Sahu had always had hopes for Rabi—the smartest of the four siblings, the one who he hoped would make him proud. Amicable, capable, and ambitious, Rabi gave more than just one reason for Sahu to trust him blindfolded. Perhaps that is why Sahu even fought with his kin to let Rabi marry the love of his life, a girl from a different caste. He believed that love was above everything else. He believed that love is what would keep his family together. Neither love, nor family mattered as much to his son. All Rabi wanted in life was to become rich, in contrast to what his father was. All he wanted was to lead a much better quality of life than what was ever offered to him growing up. So 10 years ago, he left for Qatar. He has only come back once. He keeps sending money to his wife but nothing to his father. He would rather invest the money in his children who have a whole life ahead of them, than on his father who has already lived his life in the best, or the worst, possible way. Sahu understands. He is happy for his son’s family but wistful that his son’s family is no longer his.
Sahu’s eldest son, Asharam, whose name literally translates into ‘the Lord of Hopes’ has been everything but. He dropped out of school at an early age, accompanied his father to the workshop, and eventually followed his father to Kanchhimaya’s Khaja Ghar. Never really a hard worker, he was always eager to spend more than what he earned. Worried about this one’s future, Sahu had arranged for a marriage. Asharam was never into the young girl he was getting married to, but Sahu hoped this girl would change his son’s life. It backfired. Asharam stopped showing up at home. He earned a little, drank a lot and disappeared for days. Within months of his marriage, Asharam was already starting his day with alcohol and ending it with some more. The habit eventually took its toll over the years. Instead of setting examples for his little brothers, he became the reason the family fell apart.

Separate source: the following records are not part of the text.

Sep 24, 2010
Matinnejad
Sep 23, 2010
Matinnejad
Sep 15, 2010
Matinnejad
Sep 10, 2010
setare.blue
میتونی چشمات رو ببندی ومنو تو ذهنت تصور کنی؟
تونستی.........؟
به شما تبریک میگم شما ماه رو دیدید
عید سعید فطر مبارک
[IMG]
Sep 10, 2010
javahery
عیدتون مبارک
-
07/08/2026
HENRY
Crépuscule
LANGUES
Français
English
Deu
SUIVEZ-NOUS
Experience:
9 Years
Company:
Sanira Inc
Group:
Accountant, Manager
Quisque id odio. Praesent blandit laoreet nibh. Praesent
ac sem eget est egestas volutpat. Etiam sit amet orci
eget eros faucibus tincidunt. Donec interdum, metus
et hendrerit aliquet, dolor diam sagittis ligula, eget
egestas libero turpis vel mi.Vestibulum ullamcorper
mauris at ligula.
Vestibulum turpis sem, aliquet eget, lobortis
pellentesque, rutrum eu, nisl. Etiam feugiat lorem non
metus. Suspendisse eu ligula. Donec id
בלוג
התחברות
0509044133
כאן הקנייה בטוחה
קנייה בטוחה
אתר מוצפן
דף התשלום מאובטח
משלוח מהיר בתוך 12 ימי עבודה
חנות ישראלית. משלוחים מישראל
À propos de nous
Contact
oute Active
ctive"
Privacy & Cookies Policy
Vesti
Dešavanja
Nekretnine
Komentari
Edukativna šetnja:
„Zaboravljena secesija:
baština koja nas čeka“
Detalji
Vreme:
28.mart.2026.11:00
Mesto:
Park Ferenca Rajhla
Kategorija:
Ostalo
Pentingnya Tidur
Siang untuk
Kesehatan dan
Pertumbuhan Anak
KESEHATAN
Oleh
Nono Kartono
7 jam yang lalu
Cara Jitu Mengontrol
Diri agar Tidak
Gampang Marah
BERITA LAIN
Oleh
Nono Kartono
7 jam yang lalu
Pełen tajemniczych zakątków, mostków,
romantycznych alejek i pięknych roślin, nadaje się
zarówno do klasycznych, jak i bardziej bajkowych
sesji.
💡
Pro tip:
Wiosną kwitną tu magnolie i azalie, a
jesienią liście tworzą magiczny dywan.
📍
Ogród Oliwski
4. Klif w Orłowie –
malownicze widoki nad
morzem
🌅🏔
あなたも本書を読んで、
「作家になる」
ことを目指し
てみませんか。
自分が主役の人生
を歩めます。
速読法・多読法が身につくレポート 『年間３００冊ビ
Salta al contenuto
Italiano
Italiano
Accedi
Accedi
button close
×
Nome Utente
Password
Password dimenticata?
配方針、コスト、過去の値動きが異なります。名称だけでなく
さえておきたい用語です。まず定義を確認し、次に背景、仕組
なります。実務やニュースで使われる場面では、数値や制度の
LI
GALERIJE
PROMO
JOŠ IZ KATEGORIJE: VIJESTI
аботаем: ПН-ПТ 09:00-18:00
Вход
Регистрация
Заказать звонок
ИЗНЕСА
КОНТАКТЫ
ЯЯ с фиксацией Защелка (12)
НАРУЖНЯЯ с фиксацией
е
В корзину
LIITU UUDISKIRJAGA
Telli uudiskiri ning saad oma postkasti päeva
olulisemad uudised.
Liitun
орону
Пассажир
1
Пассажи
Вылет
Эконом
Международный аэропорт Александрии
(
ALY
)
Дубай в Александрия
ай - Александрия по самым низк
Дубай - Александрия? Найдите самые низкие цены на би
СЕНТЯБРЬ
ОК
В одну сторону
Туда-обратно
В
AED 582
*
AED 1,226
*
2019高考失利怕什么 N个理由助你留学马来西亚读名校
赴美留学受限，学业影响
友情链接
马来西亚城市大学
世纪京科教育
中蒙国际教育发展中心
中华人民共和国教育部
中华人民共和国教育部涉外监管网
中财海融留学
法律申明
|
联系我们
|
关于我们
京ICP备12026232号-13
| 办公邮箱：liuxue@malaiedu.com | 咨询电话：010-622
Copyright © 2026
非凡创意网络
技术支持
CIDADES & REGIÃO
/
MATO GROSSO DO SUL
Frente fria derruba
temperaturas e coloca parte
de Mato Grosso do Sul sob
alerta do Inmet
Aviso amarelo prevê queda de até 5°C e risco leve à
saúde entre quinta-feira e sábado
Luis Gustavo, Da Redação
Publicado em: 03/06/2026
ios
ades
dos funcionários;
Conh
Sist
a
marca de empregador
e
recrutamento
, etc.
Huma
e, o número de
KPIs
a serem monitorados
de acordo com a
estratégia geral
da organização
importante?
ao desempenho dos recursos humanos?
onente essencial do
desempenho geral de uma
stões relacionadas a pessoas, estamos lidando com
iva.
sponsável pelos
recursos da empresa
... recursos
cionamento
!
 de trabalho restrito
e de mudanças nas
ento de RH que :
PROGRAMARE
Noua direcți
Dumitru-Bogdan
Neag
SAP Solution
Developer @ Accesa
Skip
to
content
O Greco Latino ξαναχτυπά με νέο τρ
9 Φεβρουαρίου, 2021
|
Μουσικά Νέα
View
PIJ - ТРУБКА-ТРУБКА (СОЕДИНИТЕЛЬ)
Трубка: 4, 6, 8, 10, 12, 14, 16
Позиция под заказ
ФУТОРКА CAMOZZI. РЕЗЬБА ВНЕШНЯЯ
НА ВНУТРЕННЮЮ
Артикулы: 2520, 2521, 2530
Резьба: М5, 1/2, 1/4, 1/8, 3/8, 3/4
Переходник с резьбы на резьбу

Asharam’s deteriorating physical and mental health has made Sahu’s house a hell. Every word Asharam utters makes the house feel foul. The father-son can never sit through a conversation without swearing. Sahu is angry, less at his son, more at himself. Sahu is full of remorse and regret, he keeps wondering where he went wrong. He knows exactly where he went wrong. He should have been there when he could have been there. He should have cut down on the visits to Kanchhimaya’s place. He should have never introduced Kanchhimaya to his son. He should have done the eldest one right, so that the ones after him could follow the path. He blames it on circumstance—everything that has become of his sons.
He had the epiphany when he was on his way to the hospital last week. His two sons were far, far away in lands they could never call their own, yet held closer to their hearts than their own family. His eldest son was bed-ridden and probably paralysed for the rest of his life after falling off a roof. And his youngest boy was in the same bus as him, not as Sahu’s son but as a Khalaasi asking him for his bus fare.
Maila Sahu still wakes up every day and goes to the ghaat, walks around the tole and comes back home to start off the day. He does try to start his work at his workshop but hardly works for an hour before he stops. The body gives up at this age.
He then climbs the tin roof of his now single storeyed—post the earthquake—residence and listens to old melancholic melodies on his radio, reflecting on his life, his children, his long-lost aspirations and his regrets.
He wasn’t the jolliest person, but you wouldn’t call him sad. He had always been content with his life—at least until few years ago. Today he is anything but.